*** Opening of EXCERPTED RECORDS ***
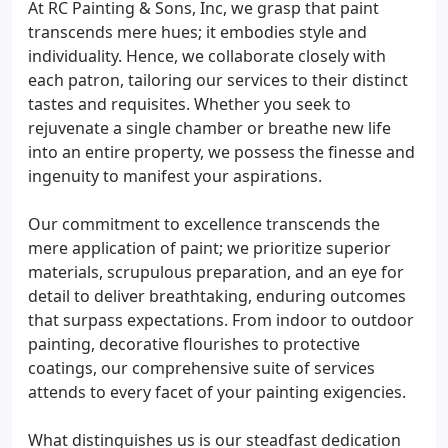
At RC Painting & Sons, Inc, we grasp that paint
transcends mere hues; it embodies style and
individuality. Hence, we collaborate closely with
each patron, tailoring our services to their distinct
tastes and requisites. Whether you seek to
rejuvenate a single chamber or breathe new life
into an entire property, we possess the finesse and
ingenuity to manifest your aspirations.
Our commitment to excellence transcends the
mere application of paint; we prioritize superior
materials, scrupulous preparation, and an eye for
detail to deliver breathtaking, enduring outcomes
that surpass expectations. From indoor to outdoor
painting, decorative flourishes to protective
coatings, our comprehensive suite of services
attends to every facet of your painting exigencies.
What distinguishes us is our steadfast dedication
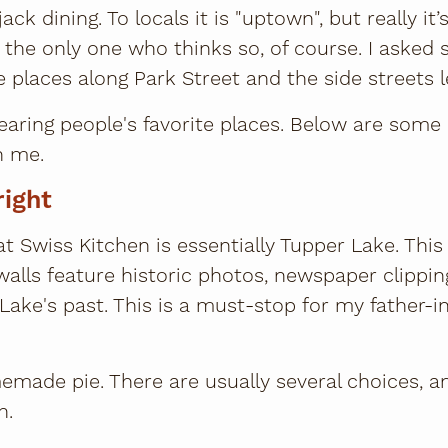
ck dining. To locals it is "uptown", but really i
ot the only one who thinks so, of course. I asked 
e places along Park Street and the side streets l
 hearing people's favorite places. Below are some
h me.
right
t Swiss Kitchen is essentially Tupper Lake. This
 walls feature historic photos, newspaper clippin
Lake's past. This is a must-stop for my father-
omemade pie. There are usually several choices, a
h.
*** Close of EXCERPTED RECORDS ***
## ACTIVITY
Search the listing above for "places" and copy every line that holds it.

## ANSWER BELOW
e places along Park Street and the side streets l
 hearing people's favorite places. Below are some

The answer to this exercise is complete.